Runner Images
Runner images are lightweight AIKit images that download models at container startup instead of embedding them at build time. This is useful when you want a single reusable image that can serve different models without rebuilding.
Pre-built Runner Images
Pre-built runner images are available at ghcr.io/kaito-project/aikit/runners/:
| Image | Description |
|---|---|
ghcr.io/kaito-project/aikit/runners/llama-cpp-cpu:latest | CPU-only llama.cpp runner (amd64, arm64) |
ghcr.io/kaito-project/aikit/runners/llama-cpp-cuda:latest | CUDA + CPU fallback llama.cpp runner (amd64) |
ghcr.io/kaito-project/aikit/runners/diffusers-cuda:latest | CUDA diffusers runner (amd64) |
ghcr.io/kaito-project/aikit/runners/vllm-cuda:latest | CUDA vLLM runner (amd64) |
Quick Start
Pass a model reference as a container argument:
# Direct URL to a specific GGUF file (recommended)

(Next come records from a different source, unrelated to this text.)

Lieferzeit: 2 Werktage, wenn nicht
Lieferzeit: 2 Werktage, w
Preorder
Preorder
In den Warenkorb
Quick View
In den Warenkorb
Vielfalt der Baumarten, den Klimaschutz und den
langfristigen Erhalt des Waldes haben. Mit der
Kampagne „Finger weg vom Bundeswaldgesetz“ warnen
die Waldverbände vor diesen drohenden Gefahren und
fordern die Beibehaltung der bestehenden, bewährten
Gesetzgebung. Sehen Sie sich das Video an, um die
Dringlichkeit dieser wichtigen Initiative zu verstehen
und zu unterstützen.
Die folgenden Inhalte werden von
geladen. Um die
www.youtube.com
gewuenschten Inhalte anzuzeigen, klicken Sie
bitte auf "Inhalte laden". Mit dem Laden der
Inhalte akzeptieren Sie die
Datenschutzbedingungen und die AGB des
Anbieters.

docker run -p 8080:8080 ghcr.io/kaito-project/aikit/runners/llama-cpp-cpu:latest \
https://huggingface.co/unsloth/gemma-3-1b-it-GGUF/resolve/main/gemma-3-1b-it-Q4_K_M.gguf
# HuggingFace repo (downloads all GGUF files in the repo)

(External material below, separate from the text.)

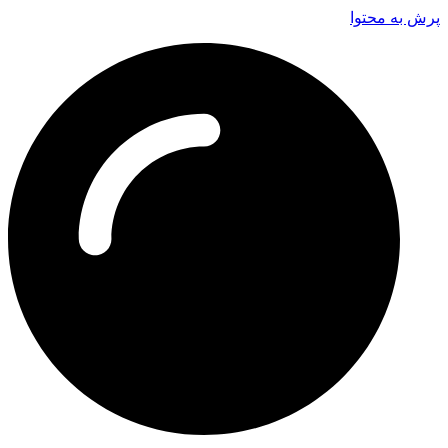
پرش به محتوا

docker run -p 8080:8080 ghcr.io/kaito-project/aikit/runners/llama-cpp-cpu:latest \
unsloth/gemma-3-1b-it-GGUF
# With GPU support
docker run --gpus all -p 8080:8080 ghcr.io/kaito-project/aikit/runners/llama-cpp-cuda:latest \
https://huggingface.co/unsloth/gemma-3-1b-it-GGUF/resolve/main/gemma-3-1b-it-Q4_K_M.gguf
For HuggingFace repos with many quantization variants, use a direct URL to a specific file to avoid downloading all variants.
Then query the model:
curl http://localhost:8080/v1/chat/completions \
-H "Content-Type: application/json" \
-d '{"model": "gemma-3-1b-it-Q4_K_M", "messages": [{"role": "user", "content": "Hello!"}]}'
The model name in the API request is the GGUF filename without the .gguf extension.
GPU Support
CUDA runner images automatically detect whether an NVIDIA GPU is present at runtime. If no GPU is found, they fall back to CPU inference — no configuration needed.
# With GPU
docker run --gpus all -p 8080:8080 ghcr.io/kaito-project/aikit/runners/llama-cpp-cuda:latest \
https://huggingface.co/unsloth/gemma-3-1b-it-GGUF/resolve/main/gemma-3-1b-it-Q4_K_M.gguf
# Same image works without GPU (automatically uses CPU)
docker run -p 8080:8080 ghcr.io/kaito-project/aikit/runners/llama-cpp-cuda:latest \
https://huggingface.co/unsloth/gemma-3-1b-it-GGUF/resolve/main/gemma-3-1b-it-Q4_K_M.gguf
Environment Variables
| Variable | Description |
|---|---|
HF_TOKEN | HuggingFace token for gated models |
docker run -e HF_TOKEN=hf_xxx -p 8080:8080 \
ghcr.io/kaito-project/aikit/runners/llama-cpp-cpu:latest \
meta-llama/Llama-3.2-1B-Instruct-GGUF
Volume Caching
Mount a volume to /models to cache downloaded models across container restarts:
docker run -v models:/models -p 8080:8080 \
ghcr.io/kaito-project/aikit/runners/llama-cpp-cpu:latest \
https://huggingface.co/unsloth/gemma-3-1b-it-GGUF/resolve/main/gemma-3-1b-it-Q4_K_M.gguf
The runner detects when a different model is requested and re-downloads automatically.
Kubernetes / kubeairunway
Runner images are compatible with kubeairunway. The huggingface:// URI scheme used by kubeairunway is automatically handled:
apiVersion: kubeairunway.ai/v1alpha1
kind: ModelDeployment
metadata:
name: gemma-cpu
spec:
model:
id: "google/gemma-3-1b-it-qat-q8_0-gguf"
source: huggingface
engine:
type: llamacpp
image: "ghcr.io/kaito-project/aikit/runners/llama-cpp-cpu:latest"
Building Custom Runner Images
If you need a custom combination of backends or runtime configuration, you can build your own runner image. Define an aikitfile with backends but no models:
#syntax=ghcr.io/kaito-project/aikit/aikit:latest
apiVersion: v1alpha1
backends:
- llama-cpp
For CUDA:
#syntax=ghcr.io/kaito-project/aikit/aikit:latest
apiVersion: v1alpha1
runtime: cuda
backends:
- llama-cpp
Build:
docker buildx build -t my-runner -f runner.yaml .
Supported Backends
| Backend | Description |
|---|---|
llama-cpp | GGUF models via llama.cpp (CPU or CUDA) |
diffusers | HuggingFace diffusers models (requires CUDA) |
vllm | HuggingFace safetensors models via vLLM (requires CUDA) |